Steve and Marie Frias

Wise Acre Eatery, Victory 44, and soon Peppers & Fries. The creative conversion of old gas stations into hip neighborhood eateries gets another jump start when Peppers & Fries opens in a former SuperAmerica later this month at 39th and Lake Street in the Longfellow neighborhood of Minneapolis.
Steve Frias and his daughter Marie Frias are the proprietors. They got their start working with their parents and grandparents (respectively), who are the owners of Boca Chica—the Twin Cities’ longest-lived Mexican restaurant and an institution on the West Side of St. Paul. Steve ran his own restaurant in Burnsville for a while. Marie has been a server, scheduler and manager in a variety of establishments.
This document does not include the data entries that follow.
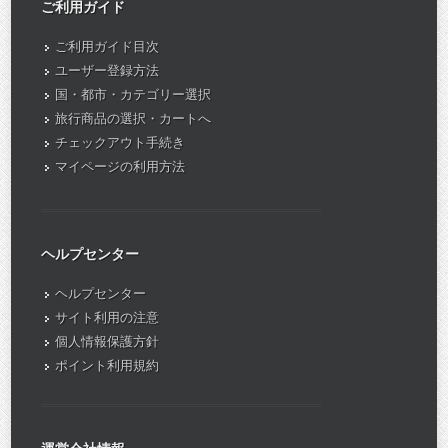
ご利用ガイド
ご利用ガイド目次
ユーザー登録方法
国・都市・カテゴリー選択
旅行商品の選択・カートへ
チェックアウト手続き
マイページの利用方法
ヘルプセンター
ヘルプセンター
サイト利用の注意
個人情報保護方針
ポイント利用規約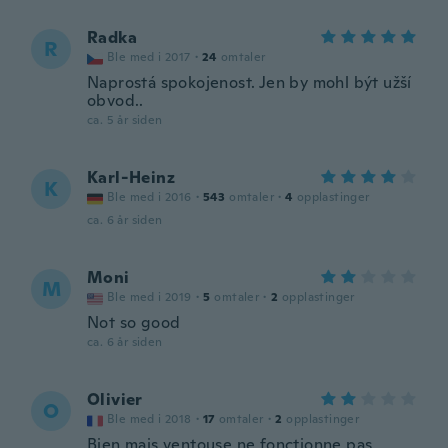
Radka
R
Ble med i 2017
·
24
omtaler
Naprostá spokojenost. Jen by mohl být užší
obvod..
ca. 5 år siden
Karl-Heinz
K
Ble med i 2016
·
543
omtaler
·
4
opplastinger
ca. 6 år siden
Moni
M
Ble med i 2019
·
5
omtaler
·
2
opplastinger
Not so good
ca. 6 år siden
Olivier
O
Ble med i 2018
·
17
omtaler
·
2
opplastinger
Bien mais ventouse ne fonctionne pas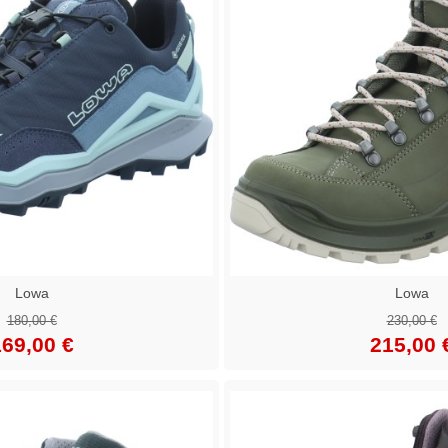
Lowa
Lowa
180,00 €
230,00 €
69,00 €
215,00 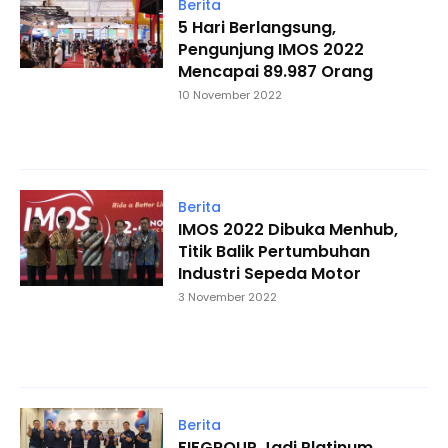
Berita
5 Hari Berlangsung,
Pengunjung IMOS 2022
Mencapai 89.987 Orang
10 November 2022
Berita
IMOS 2022 Dibuka Menhub,
Titik Balik Pertumbuhan
Industri Sepeda Motor
3 November 2022
Berita
FIFGROUP Jadi Platinum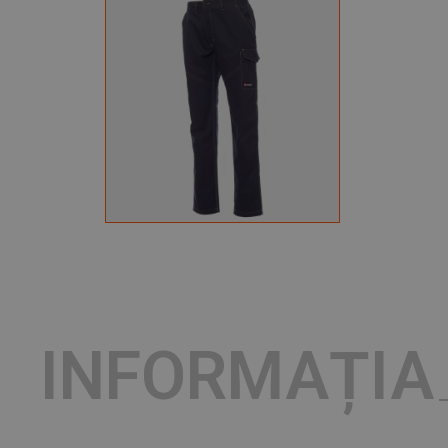
INFORMAȚIA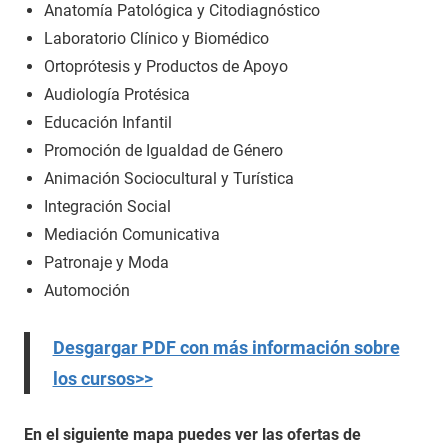
Anatomía Patológica y Citodiagnóstico
Laboratorio Clínico y Biomédico
Ortoprótesis y Productos de Apoyo
Audiología Protésica
Educación Infantil
Promoción de Igualdad de Género
Animación Sociocultural y Turística
Integración Social
Mediación Comunicativa
Patronaje y Moda
Automoción
Desgargar PDF con más información sobre
los cursos>>
En el siguiente mapa puedes ver las ofertas de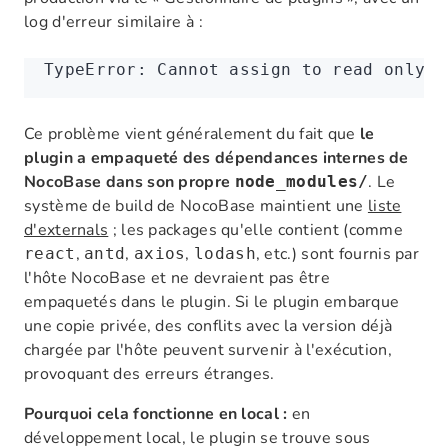
log d'erreur similaire à :
TypeError:
 Cannot
 assign
 to
 read
 only
 p
Ce problème vient généralement du fait que
le
plugin a empaqueté des dépendances internes de
NocoBase dans son propre
. Le
node_modules/
système de build de NocoBase maintient une
liste
d'externals
; les packages qu'elle contient (comme
,
,
,
, etc.) sont fournis par
react
antd
axios
lodash
l'hôte NocoBase et ne devraient pas être
empaquetés dans le plugin. Si le plugin embarque
une copie privée, des conflits avec la version déjà
chargée par l'hôte peuvent survenir à l'exécution,
provoquant des erreurs étranges.
Pourquoi cela fonctionne en local :
en
développement local, le plugin se trouve sous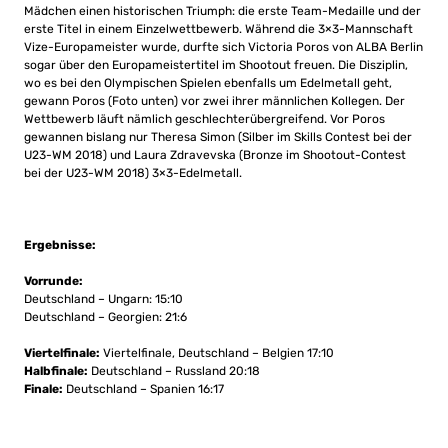
Mädchen einen historischen Triumph: die erste Team-Medaille und der
erste Titel in einem Einzelwettbewerb. Während die 3×3-Mannschaft
Vize-Europameister wurde, durfte sich Victoria Poros von ALBA Berlin
sogar über den Europameistertitel im Shootout freuen. Die Disziplin,
wo es bei den Olympischen Spielen ebenfalls um Edelmetall geht,
gewann Poros (Foto unten) vor zwei ihrer männlichen Kollegen. Der
Wettbewerb läuft nämlich geschlechterübergreifend. Vor Poros
gewannen bislang nur Theresa Simon (Silber im Skills Contest bei der
U23-WM 2018) und Laura Zdravevska (Bronze im Shootout-Contest
bei der U23-WM 2018) 3×3-Edelmetall.
Ergebnisse:
Vorrunde:
Deutschland – Ungarn: 15:10
Deutschland – Georgien: 21:6
Viertelfinale:
Viertelfinale, Deutschland – Belgien 17:10
Halbfinale:
Deutschland – Russland 20:18
Finale:
Deutschland – Spanien 16:17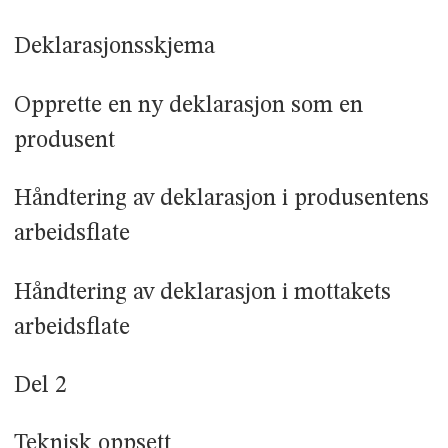
Deklarasjonsskjema
Opprette en ny deklarasjon som en
produsent
Håndtering av deklarasjon i produsentens
arbeidsflate
Håndtering av deklarasjon i mottakets
arbeidsflate
Del 2
Teknisk oppsett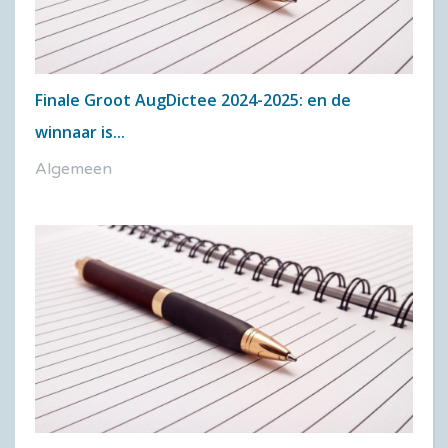
Finale Groot AugDictee 2024-2025: en de
winnaar is...
Algemeen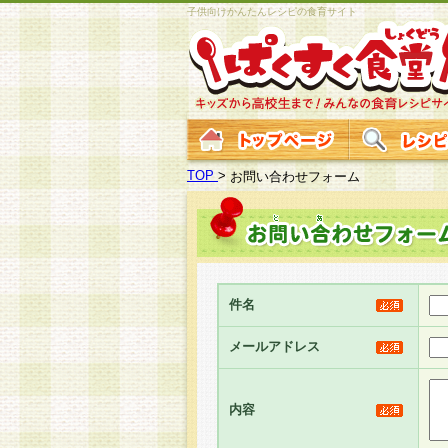
子供向けかんたんレシピの食育サイト
TOP
>
お問い合わせフォーム
件名
メールアドレス
内容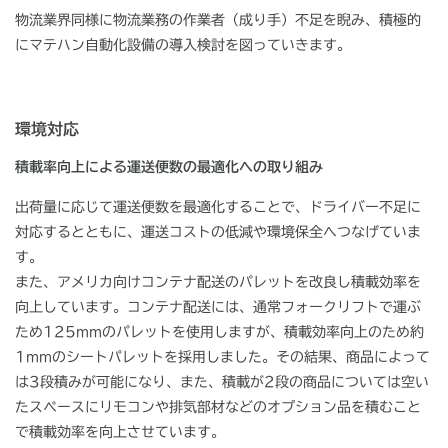
物流業界同様に物流業務の作業者（成り手）不足を睨み、積極的
にマテハン自動化設備の導入検討を図っていきます。
環境対応
積載率向上による運送便数の最適化への取り組み
出荷量に応じて運送便数を最適化することで、ドライバー不足に
対応するとともに、運送コストの低減や環境保全へつなげていま
す。
また、アメリカ向けコンテナ配送のパレットを改良し積載効率を
向上しています。コンテナ配送には、通常フォークリフトで運ぶ
ため125mmのパレットを使用しますが、積載効率向上のため約
1mmのシートパレットを採用しました。その結果、商品によって
は3段積みが可能になり、また、積載が2段の商品については空い
たスペースにリモコンや排気部材などのオプション品を積むこと
で積載効率を向上させています。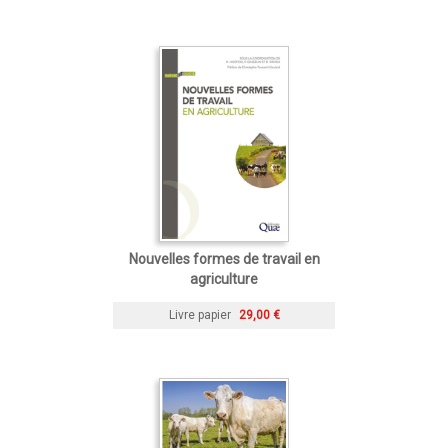
Nouvelles formes de travail en
agriculture
Livre papier
29,00 €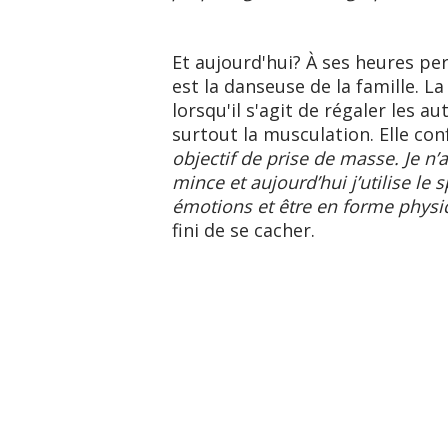
Et aujourd'hui? À ses heures pe
est la danseuse de la famille. L
lorsqu'il s'agit de régaler les a
surtout la musculation. Elle con
objectif de prise de masse. Je n’a
mince et aujourd’hui j’utilise le
émotions et être en forme phy
fini de se cacher.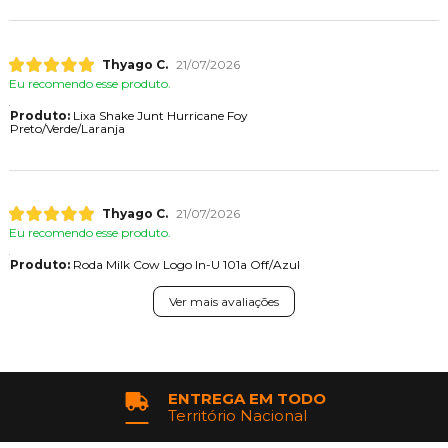
Thyago C.
21/07/2026
Eu recomendo esse produto.
Produto:
Lixa Shake Junt Hurricane Foy
Preto/Verde/Laranja
Thyago C.
21/07/2026
Eu recomendo esse produto.
Produto:
Roda Milk Cow Logo In-U 101a Off/Azul
Ver mais avaliações
ENTREGA EM TODO
Território Nacional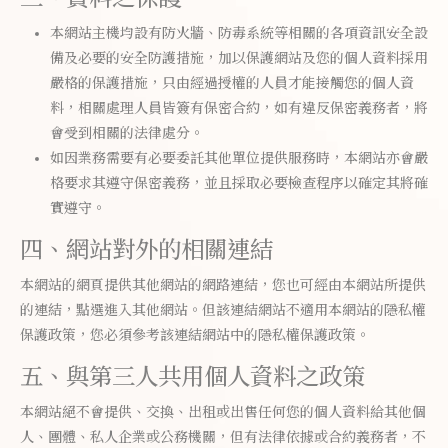
本網站主機均設有防火牆、防毒系統等相關的各項資訊安全設
備及必要的安全防護措施，加以保護網站及您的個人資料採用
嚴格的保護措施，只由經過授權的人員才能接觸您的個人資
料，相關處理人員皆簽有保密合約，如有違反保密義務者，將
會受到相關的法律處分。
如因業務需要有必要委託其他單位提供服務時，本網站亦會嚴
格要求其遵守保密義務，並且採取必要檢查程序以確定其將確
實遵守。
四、網站對外的相關連結
本網站的網頁提供其他網站的網路連結，您也可經由本網站所提供
的連結，點選進入其他網站。但該連結網站不適用本網站的隱私權
保護政策，您必須參考該連結網站中的隱私權保護政策。
五、與第三人共用個人資料之政策
本網站絕不會提供、交換、出租或出售任何您的個人資料給其他個
人、團體、私人企業或公務機關，但有法律依據或合約義務者，不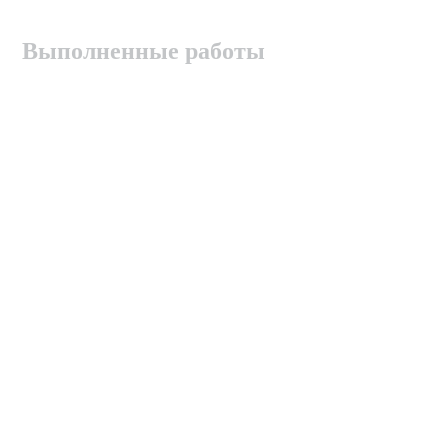
Выполненные работы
So it was time, says Steve Frias, to open their own restaurant back in the city. They chose the old SA, which had been empty and for sale for six years, for its size and location. “That part of Lake Street is really growing, with lots of small businesses,” he says, including Forage Modern Workshop, Longfellow Market, Craftsman restaurant and Corazon gift shop. “I want to be part of that growth, with a neighborhood spot seating about 80 people.”
Peppers & Fries will be a family-oriented burger and burrito grill with 11 tv screens for viewing sports. Three garage doors will open onto a spacious patio (for dining in warmer weather). Ben Awes of the Minneapolis architecture firm CityDeskStudio, and Denise Fierst of Denise Fierst Design, have been working with Frias on the conversion.
“The building is pretty simple, but with surprisingly elegant existing brick and exposed steel columns,” Awes says. “All we did was try and stay out of the way, and highlight the best existing features!”
The interior includes polished concrete floors, exposed trusses and a simple gray color palette. “Steve has a scoreboard from an old field where he coached Little League baseball, which will be lit up on one wall,” Awes says.
The team also made sure the new restaurant compliments the existing neighborhood. “We’re not trying to be flashy,” Awes says. “Peppers & Fries is meant to be a good neighbor and serve local residents.” To keep costs down, Awes cut some of the components for the restaurant’s signage in his church basement.
The grill will have 16 beers on tap, 11 of them from local microbreweries. The Frias’ will make their own malt cups, source baked goods and tortillas from local establishments, and meats from Longfellow Market and South St. Paul. “My dad has dealt with those small business owners for years and I have those same connections,” Steve says.